Education featured Labour

Op Ed: Public education system needs unity, not division and distraction

Last year, thousands of parents, teachers and students descended on our provincial legislature to speak out against declining classroom conditions in our schools.

Photo Robert Devet

Our education system has been torn apart due to neglect from this government. Classes are overcrowded, students with special needs can’t get the support they deserve, and teachers are overworked and overtired.

Yet in spite of this, our students’ performance ranks in the top five in Canada—a testament to the ability of teachers and principals to work together to overcome very low levels of per student funding.

Unfortunately, instead of dealing with the real issues facing students, the McNeil government has decided to implement the Glaze report —a plan that will only worsen the challenges in our system.

While Education Minister Zach Churchill has some slick talking points, the evidence suggests this plan will just create turmoil.

Instead of teachers and principals working together for students, Minister Churchill wants to divide them by banning administrators from the union. In the 1990s British Columbia and Ontario adopted a similar approach. It didn’t end well. In BC grievances doubled each year for ten years after principals and teachers were divided. The increase forced each school and school district to employ a grievance manager or shop steward, a drain on crucial resources. In Ontario grievances rose 41 per cent in the Ontario English Catholic Teachers’ Association following this change. The result was an extra $2.5 million in legal expenses that could have helped support students. It is for these reasons that almost every province in Canada has teachers and administrators in the same union. This is also the case in Finland, which is considered by many to be the gold standard for public education worldwide.

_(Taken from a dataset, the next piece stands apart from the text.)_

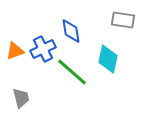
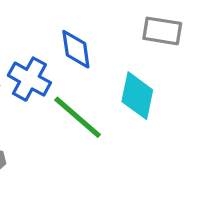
blue cross: (43, 49) -> (29, 79), turned -35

Zach Churchill also wants to create a “College of Educators”, an extra level of bureaucracy paid for by teachers to deal with certification and discipline. Only one other province employs such a model, again Ontario. British Columbia dissolved its teachers college after an independent review proved it was dysfunctional. This body won’t help students. It won’t help teachers. It’s a solution to a problem that does not exist.

The McNeil government also wants to collapse all regional seniority lists into one provincial list. It claims this will make it easier for teachers to transfer around the province. However, no evaluation has been conducted to determine what the result will be on rural communities. One can’t help but worry that this will lead to a further drain of resources in schools outside the HRM.

Finally the province is eliminating English school boards and consolidating them into one. Unlike current school boards, members won’t be elected by the public, but appointed by the Minister. Pretty much the same restructuring took place in our health care system a little over three years ago, and we know how well that worked out.

If we are going to fix the problems in our education system we need to work together. The government’s strategy of dividing teachers and parents, and distracting from the real issues facing students does not work. What we need is collaboration and cooperation within all levels of the education system. Not just more dictating from the top.

That’s why I urge you in demanding better for students and their teachers. Let’s toss away the Glaze report that will just bring more disorder to our schools. Let’s start listening to each other to build a better education system together.

Liette Doucet is the president of the Nova Scotia Teachers Union.